• **Supplied information**
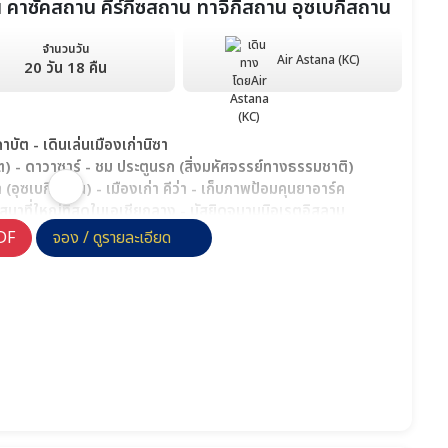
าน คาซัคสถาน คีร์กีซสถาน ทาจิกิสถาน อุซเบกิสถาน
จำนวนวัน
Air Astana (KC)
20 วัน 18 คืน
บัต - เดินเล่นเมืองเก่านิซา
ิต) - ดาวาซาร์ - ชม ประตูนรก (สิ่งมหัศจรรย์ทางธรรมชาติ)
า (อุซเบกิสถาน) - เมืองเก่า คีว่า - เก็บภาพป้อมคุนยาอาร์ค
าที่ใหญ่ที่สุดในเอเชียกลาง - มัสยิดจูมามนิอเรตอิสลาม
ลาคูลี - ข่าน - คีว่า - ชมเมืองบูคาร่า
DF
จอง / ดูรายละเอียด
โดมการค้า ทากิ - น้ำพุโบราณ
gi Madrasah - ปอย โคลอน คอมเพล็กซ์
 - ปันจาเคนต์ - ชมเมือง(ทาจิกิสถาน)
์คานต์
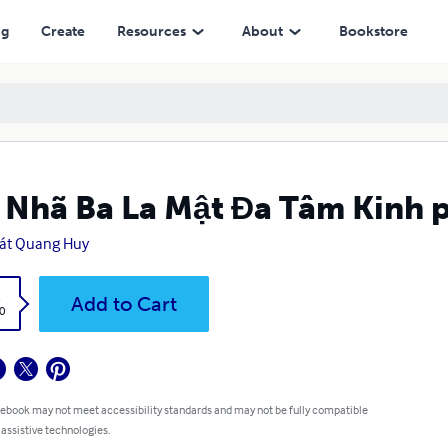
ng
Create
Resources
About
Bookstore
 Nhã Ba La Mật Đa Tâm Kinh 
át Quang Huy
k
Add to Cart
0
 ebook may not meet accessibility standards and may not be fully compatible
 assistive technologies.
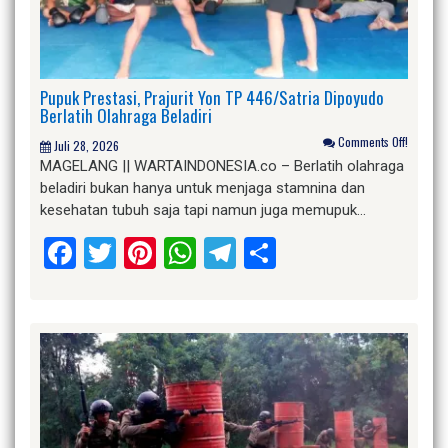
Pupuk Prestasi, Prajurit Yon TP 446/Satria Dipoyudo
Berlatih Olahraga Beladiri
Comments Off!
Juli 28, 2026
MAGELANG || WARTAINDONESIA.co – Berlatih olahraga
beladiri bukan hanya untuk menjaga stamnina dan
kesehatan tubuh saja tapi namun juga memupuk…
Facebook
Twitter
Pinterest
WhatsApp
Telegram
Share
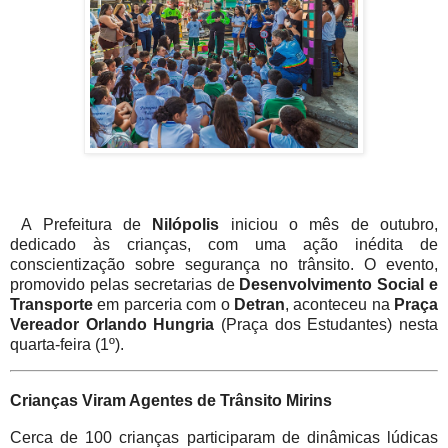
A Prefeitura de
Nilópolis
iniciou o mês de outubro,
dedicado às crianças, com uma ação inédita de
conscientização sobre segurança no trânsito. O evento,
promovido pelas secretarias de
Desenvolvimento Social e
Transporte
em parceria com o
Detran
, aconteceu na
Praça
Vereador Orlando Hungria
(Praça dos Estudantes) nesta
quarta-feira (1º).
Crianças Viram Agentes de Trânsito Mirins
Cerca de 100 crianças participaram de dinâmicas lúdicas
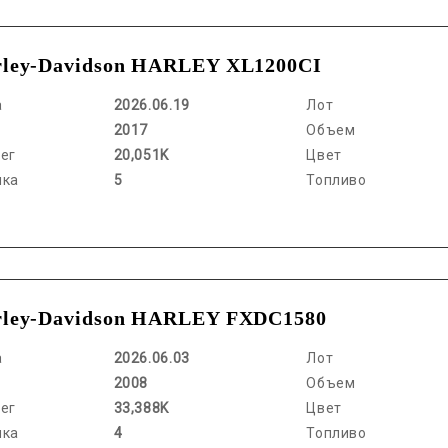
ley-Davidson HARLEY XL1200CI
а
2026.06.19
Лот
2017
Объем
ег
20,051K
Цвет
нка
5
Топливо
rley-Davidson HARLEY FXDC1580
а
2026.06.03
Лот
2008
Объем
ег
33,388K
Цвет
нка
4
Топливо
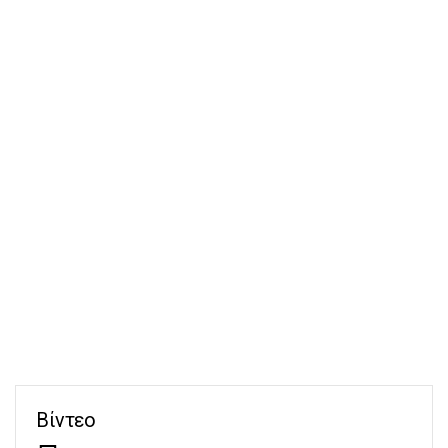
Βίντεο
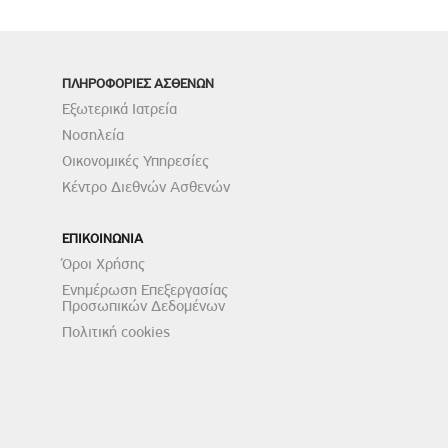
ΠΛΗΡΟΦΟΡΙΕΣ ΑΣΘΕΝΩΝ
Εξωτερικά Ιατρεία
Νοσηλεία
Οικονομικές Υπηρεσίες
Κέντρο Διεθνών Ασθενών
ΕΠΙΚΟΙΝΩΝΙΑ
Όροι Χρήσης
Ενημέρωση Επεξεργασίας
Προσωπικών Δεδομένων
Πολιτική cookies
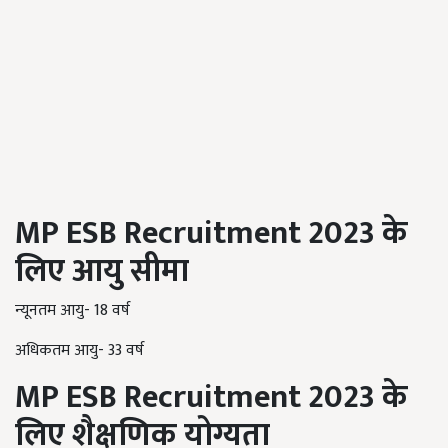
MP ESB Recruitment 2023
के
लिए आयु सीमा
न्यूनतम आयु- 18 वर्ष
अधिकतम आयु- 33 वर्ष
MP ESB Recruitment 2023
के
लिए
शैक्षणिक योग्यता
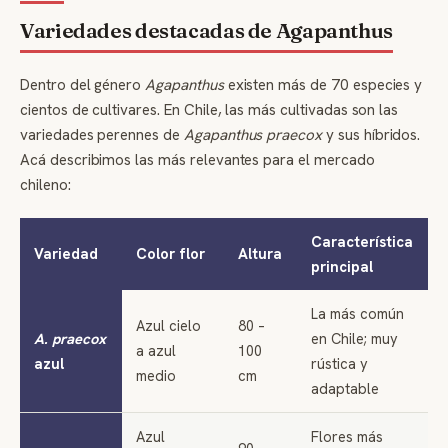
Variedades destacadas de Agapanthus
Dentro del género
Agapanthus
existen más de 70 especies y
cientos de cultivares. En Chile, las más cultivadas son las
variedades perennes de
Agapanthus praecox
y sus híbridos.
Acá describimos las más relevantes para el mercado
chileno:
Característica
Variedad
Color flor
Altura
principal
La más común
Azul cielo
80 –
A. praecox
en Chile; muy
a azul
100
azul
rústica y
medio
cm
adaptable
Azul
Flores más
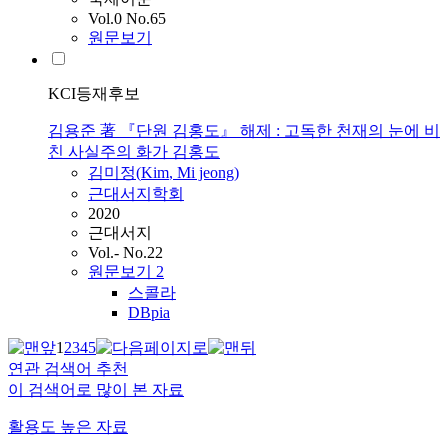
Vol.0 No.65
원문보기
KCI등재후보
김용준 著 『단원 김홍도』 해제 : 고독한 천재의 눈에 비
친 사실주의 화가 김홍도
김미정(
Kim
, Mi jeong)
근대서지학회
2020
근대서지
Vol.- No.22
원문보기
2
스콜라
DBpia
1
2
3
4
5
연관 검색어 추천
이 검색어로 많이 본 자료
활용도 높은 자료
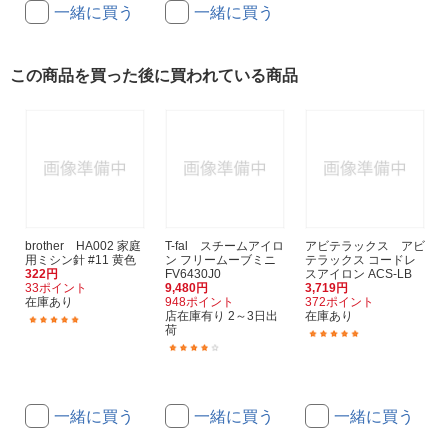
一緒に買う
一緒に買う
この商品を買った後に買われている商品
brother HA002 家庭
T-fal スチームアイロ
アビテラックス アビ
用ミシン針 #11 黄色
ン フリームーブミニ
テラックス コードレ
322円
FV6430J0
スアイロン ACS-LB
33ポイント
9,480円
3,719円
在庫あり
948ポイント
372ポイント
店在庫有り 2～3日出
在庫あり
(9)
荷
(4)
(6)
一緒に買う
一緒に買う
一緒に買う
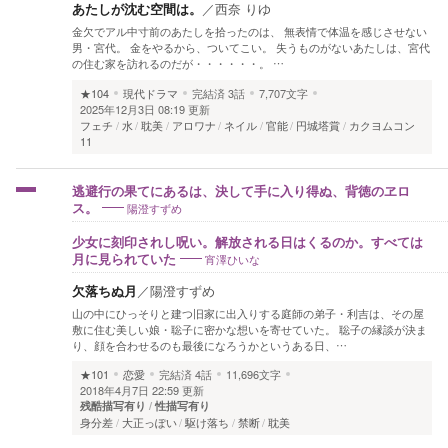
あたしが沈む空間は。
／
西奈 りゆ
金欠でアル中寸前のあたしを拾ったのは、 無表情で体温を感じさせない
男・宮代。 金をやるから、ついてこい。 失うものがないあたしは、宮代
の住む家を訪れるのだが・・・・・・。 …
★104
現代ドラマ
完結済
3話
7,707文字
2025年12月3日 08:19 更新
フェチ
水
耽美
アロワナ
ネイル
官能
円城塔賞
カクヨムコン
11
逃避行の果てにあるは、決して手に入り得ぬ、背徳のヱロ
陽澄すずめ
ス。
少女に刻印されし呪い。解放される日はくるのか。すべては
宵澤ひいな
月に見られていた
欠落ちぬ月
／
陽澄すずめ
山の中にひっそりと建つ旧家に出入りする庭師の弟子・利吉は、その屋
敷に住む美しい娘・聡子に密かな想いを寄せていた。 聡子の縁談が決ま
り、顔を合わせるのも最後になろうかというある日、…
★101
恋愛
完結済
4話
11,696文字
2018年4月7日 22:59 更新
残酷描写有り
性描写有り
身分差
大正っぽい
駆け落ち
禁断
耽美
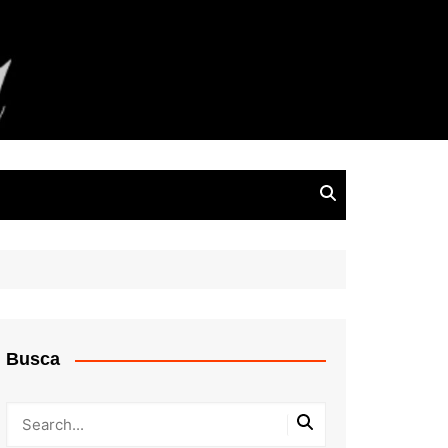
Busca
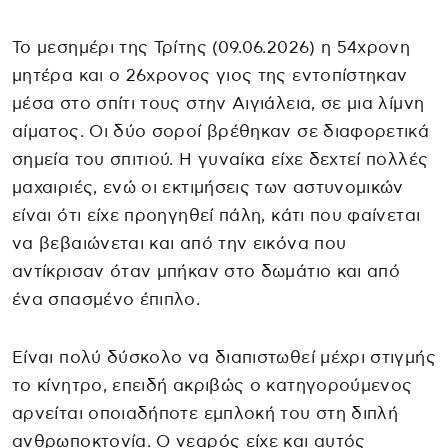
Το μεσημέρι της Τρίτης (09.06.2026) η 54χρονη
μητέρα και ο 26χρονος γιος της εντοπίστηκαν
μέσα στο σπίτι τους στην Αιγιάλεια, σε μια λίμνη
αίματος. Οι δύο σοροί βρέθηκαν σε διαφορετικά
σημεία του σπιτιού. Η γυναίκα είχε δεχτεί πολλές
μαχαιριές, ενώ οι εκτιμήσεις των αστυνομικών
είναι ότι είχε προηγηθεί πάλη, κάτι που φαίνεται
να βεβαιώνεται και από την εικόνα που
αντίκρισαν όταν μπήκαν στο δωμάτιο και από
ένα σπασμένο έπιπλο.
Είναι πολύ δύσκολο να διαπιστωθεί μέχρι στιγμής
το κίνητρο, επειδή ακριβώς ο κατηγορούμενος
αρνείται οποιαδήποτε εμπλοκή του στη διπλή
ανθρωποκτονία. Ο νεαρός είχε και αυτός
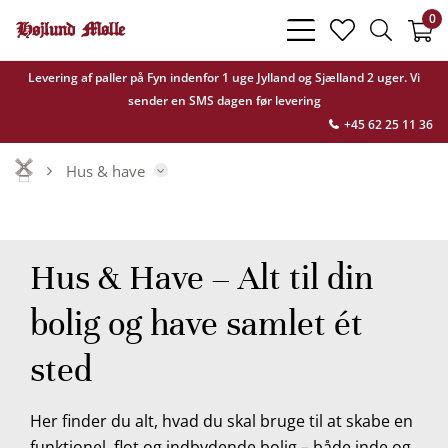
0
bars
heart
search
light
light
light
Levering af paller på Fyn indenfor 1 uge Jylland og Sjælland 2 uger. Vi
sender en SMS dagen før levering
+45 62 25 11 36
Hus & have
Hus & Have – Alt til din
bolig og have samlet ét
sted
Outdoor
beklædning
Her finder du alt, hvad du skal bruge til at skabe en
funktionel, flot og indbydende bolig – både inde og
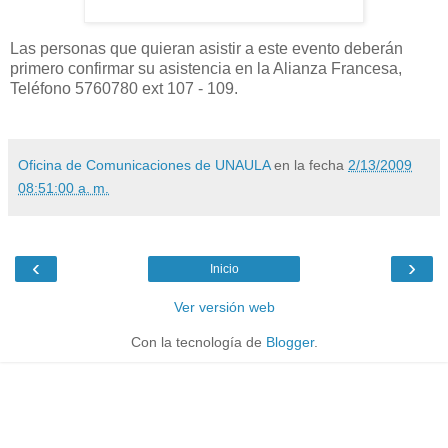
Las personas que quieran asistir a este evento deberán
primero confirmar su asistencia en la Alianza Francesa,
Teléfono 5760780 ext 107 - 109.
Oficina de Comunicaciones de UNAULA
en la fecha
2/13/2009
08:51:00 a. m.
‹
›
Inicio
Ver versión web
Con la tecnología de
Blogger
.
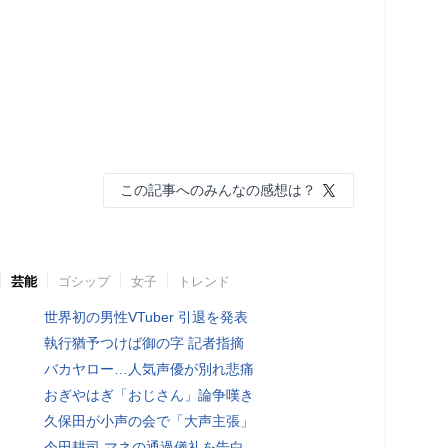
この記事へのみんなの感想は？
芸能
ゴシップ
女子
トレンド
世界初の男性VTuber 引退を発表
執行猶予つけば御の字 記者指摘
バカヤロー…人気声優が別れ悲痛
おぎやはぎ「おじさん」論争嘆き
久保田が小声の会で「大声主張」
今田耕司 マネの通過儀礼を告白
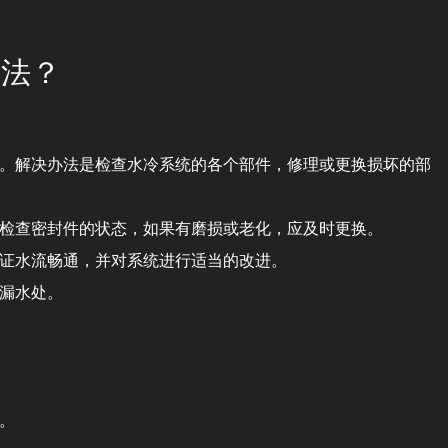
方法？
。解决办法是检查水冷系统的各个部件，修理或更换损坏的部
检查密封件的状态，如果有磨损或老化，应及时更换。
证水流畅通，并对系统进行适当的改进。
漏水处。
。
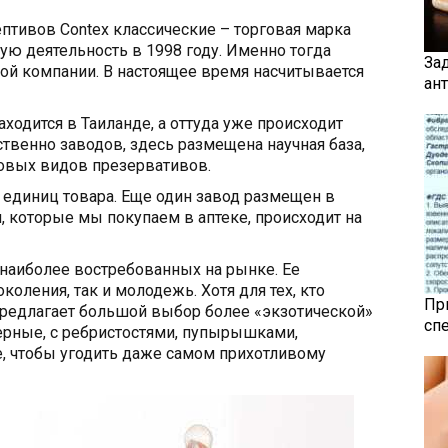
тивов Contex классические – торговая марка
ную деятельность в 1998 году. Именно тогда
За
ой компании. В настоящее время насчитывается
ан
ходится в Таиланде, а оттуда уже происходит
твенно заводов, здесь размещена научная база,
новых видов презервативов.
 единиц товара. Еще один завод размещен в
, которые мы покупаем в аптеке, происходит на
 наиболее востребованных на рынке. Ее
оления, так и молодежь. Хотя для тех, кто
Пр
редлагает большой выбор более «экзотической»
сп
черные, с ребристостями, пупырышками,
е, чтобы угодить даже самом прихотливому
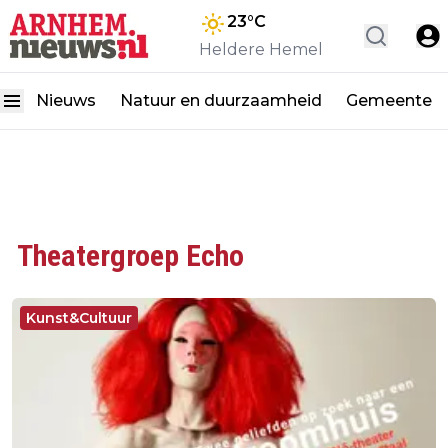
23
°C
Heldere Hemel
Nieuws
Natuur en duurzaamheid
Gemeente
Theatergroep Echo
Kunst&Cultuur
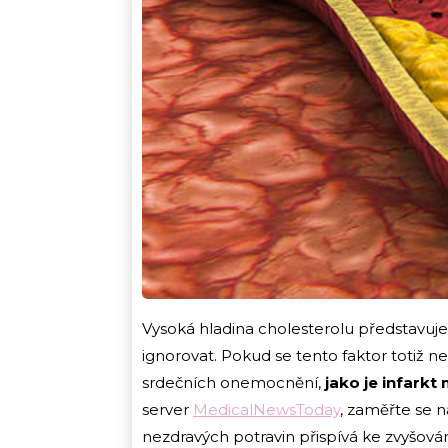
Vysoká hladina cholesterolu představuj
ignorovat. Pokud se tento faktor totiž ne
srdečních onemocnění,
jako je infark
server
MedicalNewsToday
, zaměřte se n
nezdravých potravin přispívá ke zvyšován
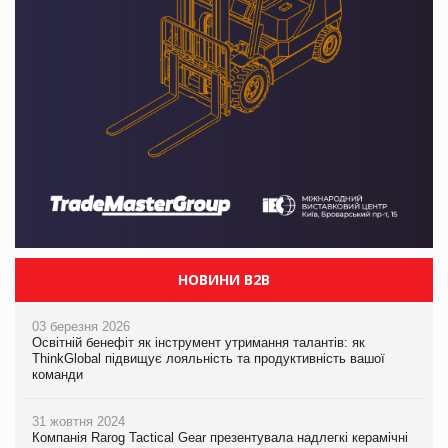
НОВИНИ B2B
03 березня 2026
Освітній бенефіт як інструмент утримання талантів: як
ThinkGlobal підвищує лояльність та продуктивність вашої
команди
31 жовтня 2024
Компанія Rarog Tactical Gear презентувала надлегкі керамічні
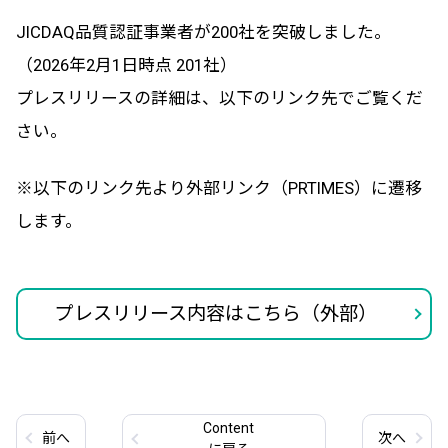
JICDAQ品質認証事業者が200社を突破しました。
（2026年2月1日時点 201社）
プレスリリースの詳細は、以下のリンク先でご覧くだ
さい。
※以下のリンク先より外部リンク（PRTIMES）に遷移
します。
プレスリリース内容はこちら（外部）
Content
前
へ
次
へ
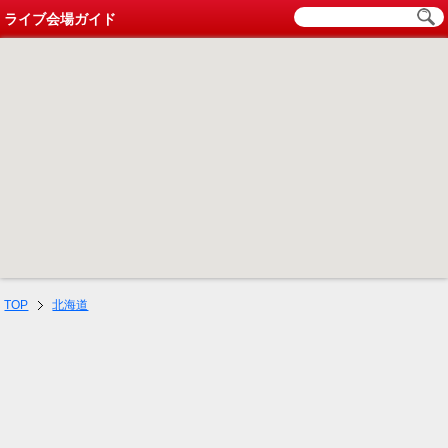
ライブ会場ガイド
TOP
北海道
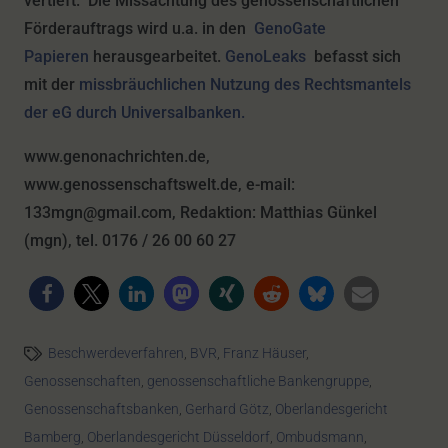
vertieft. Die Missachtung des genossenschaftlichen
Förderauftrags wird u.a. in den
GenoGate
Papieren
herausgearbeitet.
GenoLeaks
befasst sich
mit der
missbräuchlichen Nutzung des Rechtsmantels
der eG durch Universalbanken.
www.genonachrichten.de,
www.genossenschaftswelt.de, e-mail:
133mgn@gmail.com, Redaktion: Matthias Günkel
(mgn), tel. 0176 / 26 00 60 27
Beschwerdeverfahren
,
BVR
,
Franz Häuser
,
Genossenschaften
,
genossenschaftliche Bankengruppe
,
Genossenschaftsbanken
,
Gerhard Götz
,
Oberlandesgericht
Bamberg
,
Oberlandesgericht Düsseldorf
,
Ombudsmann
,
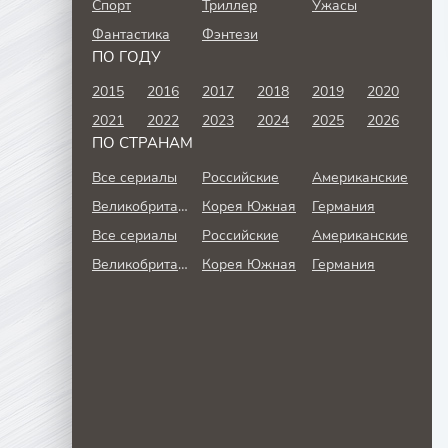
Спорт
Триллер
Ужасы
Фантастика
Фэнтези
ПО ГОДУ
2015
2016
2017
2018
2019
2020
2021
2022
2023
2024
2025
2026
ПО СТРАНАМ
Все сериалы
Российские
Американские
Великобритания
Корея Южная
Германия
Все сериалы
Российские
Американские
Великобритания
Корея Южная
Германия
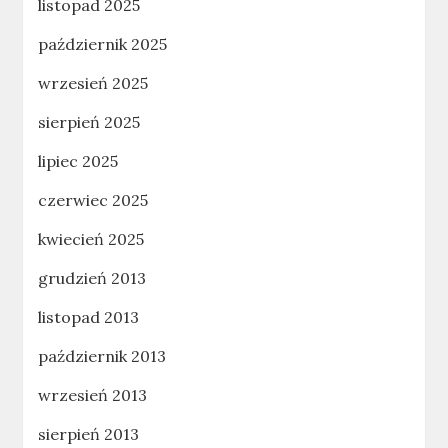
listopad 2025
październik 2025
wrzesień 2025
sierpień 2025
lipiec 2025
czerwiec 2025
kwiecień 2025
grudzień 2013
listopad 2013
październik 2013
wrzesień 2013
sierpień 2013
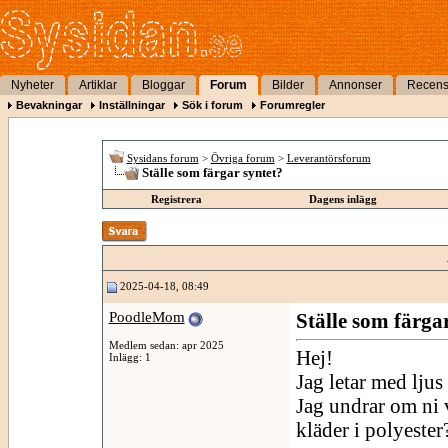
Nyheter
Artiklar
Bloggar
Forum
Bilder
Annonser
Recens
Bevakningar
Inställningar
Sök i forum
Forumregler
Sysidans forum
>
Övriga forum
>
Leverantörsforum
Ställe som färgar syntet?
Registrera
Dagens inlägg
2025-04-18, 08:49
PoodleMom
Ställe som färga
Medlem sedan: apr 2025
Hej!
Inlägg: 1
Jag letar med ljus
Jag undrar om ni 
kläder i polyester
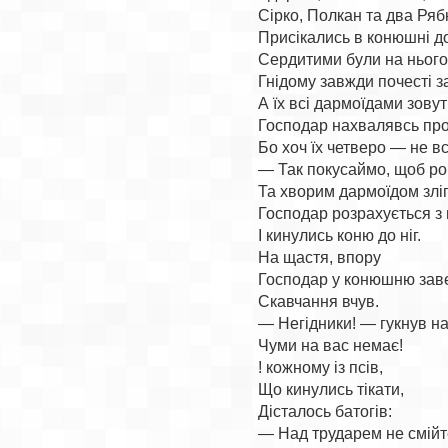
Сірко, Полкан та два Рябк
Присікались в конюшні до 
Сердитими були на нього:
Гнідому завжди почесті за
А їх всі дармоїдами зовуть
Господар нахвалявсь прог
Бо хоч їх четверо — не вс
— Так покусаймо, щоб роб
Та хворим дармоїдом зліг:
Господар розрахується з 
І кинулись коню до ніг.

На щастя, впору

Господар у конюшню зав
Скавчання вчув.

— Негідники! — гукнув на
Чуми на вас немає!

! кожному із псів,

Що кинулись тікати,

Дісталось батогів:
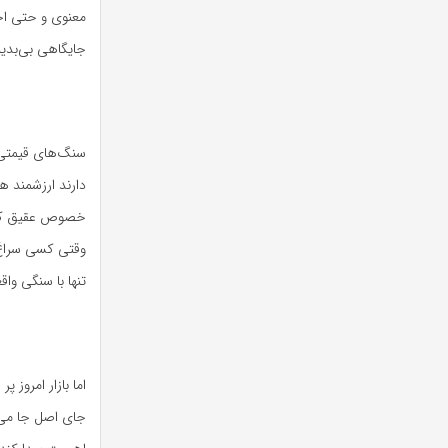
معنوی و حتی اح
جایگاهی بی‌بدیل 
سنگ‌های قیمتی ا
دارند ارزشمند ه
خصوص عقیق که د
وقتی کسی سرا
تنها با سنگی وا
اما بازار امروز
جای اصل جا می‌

• **Problem to solve**
Reproduce exactly the lines above starting at the line containing "62 25 11 36" and ending at the line containing "世界初の男性VTuber 引退を発表", including both, but not the pictures.

• **Task solution**
+45 62 25 11 36
Hus & have
Hus & Have – Alt til din
bolig og have samlet ét
sted
Outdoor
beklædning
Her finder du alt, hvad du skal bruge til at skabe en
funktionel, flot og indbydende bolig – både inde og
Las personas que quieran asistir a este evento deberán
primero confirmar su asistencia en la Alianza Francesa,
Teléfono 5760780 ext 107 - 109.
Oficina de Comunicaciones de UNAULA
en la fecha
2/13/2009
08:51:00 a. m.
‹
›
Inicio
Ver versión web
Con la tecnología de
Blogger
.
この記事へのみんなの感想は？
芸能
ゴシップ
女子
トレンド
世界初の男性VTuber 引退を発表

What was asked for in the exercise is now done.